*** Given information ***
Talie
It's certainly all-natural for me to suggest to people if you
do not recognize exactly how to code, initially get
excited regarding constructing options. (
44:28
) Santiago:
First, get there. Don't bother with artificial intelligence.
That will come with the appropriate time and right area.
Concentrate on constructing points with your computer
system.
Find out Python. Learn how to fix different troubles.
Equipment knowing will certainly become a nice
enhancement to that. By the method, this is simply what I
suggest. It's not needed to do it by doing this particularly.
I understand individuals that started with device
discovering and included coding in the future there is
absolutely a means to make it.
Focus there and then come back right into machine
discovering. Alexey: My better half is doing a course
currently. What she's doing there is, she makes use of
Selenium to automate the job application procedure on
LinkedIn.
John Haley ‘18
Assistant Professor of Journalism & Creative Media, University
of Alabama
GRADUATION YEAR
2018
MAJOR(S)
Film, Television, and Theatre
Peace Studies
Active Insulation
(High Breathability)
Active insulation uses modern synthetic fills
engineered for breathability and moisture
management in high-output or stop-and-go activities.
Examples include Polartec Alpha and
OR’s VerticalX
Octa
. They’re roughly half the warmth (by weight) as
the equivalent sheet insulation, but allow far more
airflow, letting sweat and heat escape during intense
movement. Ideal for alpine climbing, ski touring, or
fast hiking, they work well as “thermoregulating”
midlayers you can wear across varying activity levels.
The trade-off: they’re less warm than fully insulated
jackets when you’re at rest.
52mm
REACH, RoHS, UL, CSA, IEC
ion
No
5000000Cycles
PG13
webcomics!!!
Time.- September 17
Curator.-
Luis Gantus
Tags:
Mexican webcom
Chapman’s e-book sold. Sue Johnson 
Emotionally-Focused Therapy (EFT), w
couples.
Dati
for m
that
*** End of Given information ***
*Exercise instructions*: How many lines in the entries above include the string "certainly"? Give only the number.

*Written response*: 2